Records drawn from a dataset

....

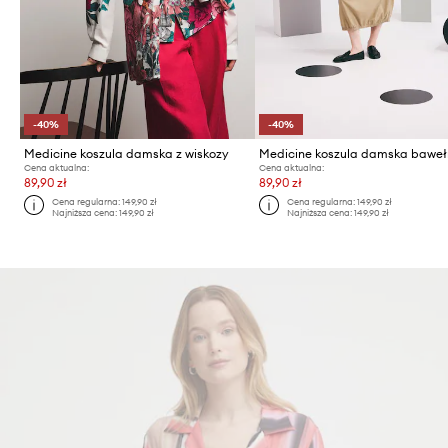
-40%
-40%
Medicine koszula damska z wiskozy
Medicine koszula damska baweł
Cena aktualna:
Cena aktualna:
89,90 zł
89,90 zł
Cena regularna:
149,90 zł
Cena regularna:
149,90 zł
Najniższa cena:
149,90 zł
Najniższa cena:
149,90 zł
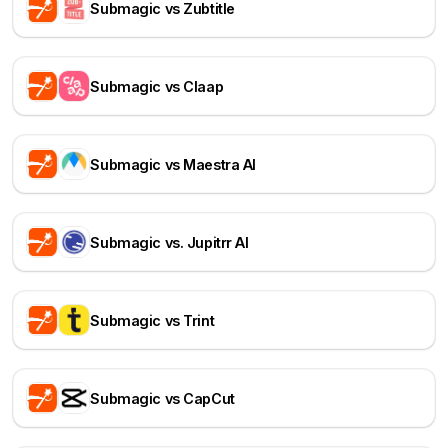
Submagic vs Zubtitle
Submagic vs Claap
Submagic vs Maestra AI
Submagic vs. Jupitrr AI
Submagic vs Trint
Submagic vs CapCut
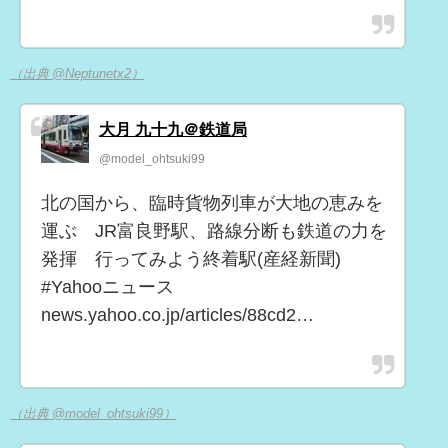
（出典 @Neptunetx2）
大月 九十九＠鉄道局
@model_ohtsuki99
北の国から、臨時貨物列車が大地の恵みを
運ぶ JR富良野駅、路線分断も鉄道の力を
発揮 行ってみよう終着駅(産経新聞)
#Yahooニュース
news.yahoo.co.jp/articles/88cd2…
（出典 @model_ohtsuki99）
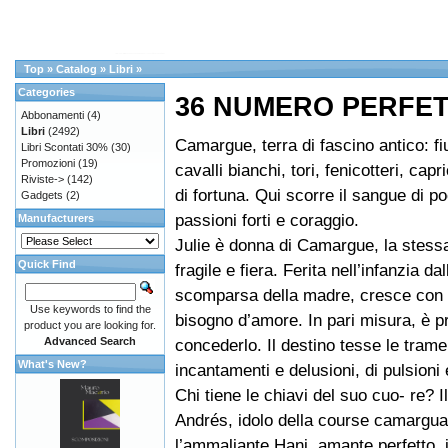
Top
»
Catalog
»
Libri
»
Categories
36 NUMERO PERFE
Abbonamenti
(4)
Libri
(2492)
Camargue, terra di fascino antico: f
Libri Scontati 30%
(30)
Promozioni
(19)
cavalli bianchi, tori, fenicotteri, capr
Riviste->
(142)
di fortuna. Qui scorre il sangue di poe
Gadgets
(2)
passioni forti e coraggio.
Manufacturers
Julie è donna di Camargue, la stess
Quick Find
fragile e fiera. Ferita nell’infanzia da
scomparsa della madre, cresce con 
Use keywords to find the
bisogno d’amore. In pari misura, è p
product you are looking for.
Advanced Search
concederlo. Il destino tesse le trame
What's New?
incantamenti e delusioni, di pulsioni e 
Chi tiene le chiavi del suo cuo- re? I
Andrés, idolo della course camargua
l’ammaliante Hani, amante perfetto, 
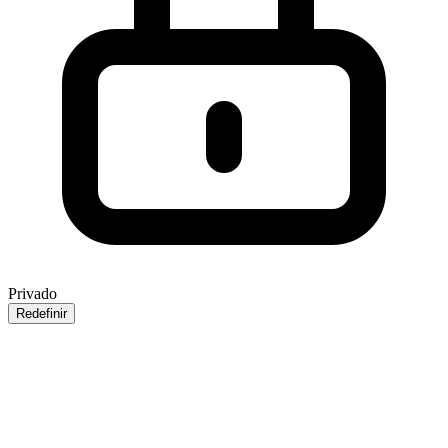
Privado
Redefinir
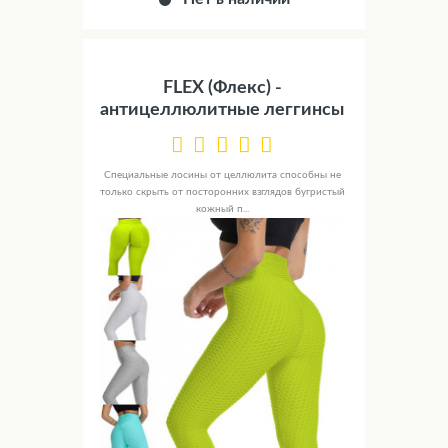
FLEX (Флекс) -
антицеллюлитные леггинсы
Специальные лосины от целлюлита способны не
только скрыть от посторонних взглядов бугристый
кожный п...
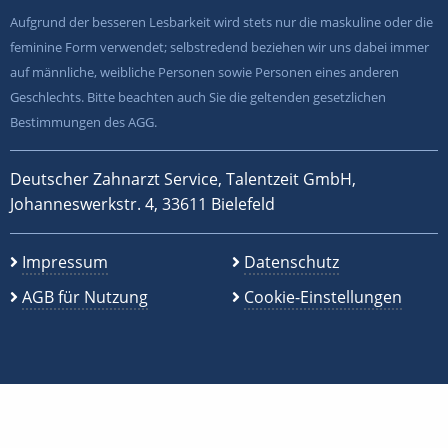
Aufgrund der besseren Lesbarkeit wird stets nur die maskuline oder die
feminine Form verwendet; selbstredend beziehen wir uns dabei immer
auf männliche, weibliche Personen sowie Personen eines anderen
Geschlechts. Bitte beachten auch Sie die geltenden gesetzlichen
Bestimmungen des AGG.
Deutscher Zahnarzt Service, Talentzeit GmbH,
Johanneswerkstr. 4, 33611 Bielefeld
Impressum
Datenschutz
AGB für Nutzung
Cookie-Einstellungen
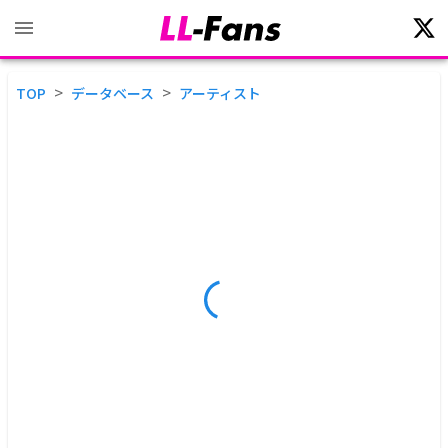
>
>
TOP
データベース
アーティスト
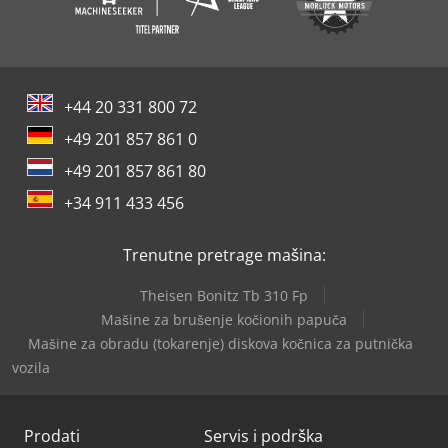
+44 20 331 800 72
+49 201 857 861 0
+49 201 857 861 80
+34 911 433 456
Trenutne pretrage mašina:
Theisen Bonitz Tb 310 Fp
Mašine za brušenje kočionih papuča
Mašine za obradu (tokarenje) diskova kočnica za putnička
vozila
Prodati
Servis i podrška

....

PROBLEM DESCRIPTION
The expected answer is the complete set of entries, copied verbatim, with no pictures.

OUTPUT BELOW
-40%
-40%
Medicine koszula damska z wiskozy
Medicine koszula damska baweł
Cena aktualna:
Cena aktualna:
89,90 zł
89,90 zł
Cena regularna:
149,90 zł
Cena regularna:
149,90 zł
Najniższa cena:
149,90 zł
Najniższa cena:
149,90 zł
Submagic vs Zubtitle
Submagic vs Claap
Submagic vs Maestra AI
Submagic vs. Jupitrr AI
Submagic vs Trint
Submagic vs CapCut
（出典 @Neptunetx2）
大月 九十九＠鉄道局
@model_ohtsuki99
北の国から、臨時貨物列車が大地の恵みを
運ぶ JR富良野駅、路線分断も鉄道の力を
発揮 行ってみよう終着駅(産経新聞)
#Yahooニュース
news.yahoo.co.jp/articles/88cd2…
（出典 @model_ohtsuki99）
Top
»
Catalog
»
Libri
»
Categories
36 NUMERO PERFE
Abbonamenti
(4)
Libri
(2492)
Camargue, terra di fascino antico: f
Libri Scontati 30%
(30)
Promozioni
(19)
cavalli bianchi, tori, fenicotteri, capr
Riviste->
(142)
di fortuna. Qui scorre il sangue di poe
Gadgets
(2)
passioni forti e coraggio.
Manufacturers
Julie è donna di Camargue, la stess
Quick Find
fragile e fiera. Ferita nell’infanzia da
scomparsa della madre, cresce con 
Use keywords to find the
bisogno d’amore. In pari misura, è p
product you are looking for.
Advanced Search
concederlo. Il destino tesse le trame
What's New?
incantamenti e delusioni, di pulsioni e 
Chi tiene le chiavi del suo cuo- re? I
Andrés, idolo della course camargua
l’ammaliante Hani, amante perfetto, 
Privado
Redefinir
FLEX (Флекс) -
антицеллюлитные леггинсы
Специальные лосины от целлюлита способны не
только скрыть от посторонних взглядов бугристый
кожный п...
Aufgrund der besseren Lesbarkeit wird stets nur die maskuline oder die
feminine Form verwendet; selbstredend beziehen wir uns dabei immer
auf männliche, weibliche Personen sowie Personen eines anderen
Geschlechts. Bitte beachten auch Sie die geltenden gesetzlichen
Bestimmungen des AGG.
Deutscher Zahnarzt Service, Talentzeit GmbH,
Johanneswerkstr. 4, 33611 Bielefeld
Impressum
Datenschutz
AGB für Nutzung
Cookie-Einstellungen
>
>
TOP
データベース
アーティスト
+44 20 331 800 72
+49 201 857 861 0
+49 201 857 861 80
+34 911 433 456
Trenutne pretrage mašina:
Theisen Bonitz Tb 310 Fp
Mašine za brušenje kočionih papuča
Mašine za obradu (tokarenje) diskova kočnica za putnička
vozila
Prodati
Servis i podrška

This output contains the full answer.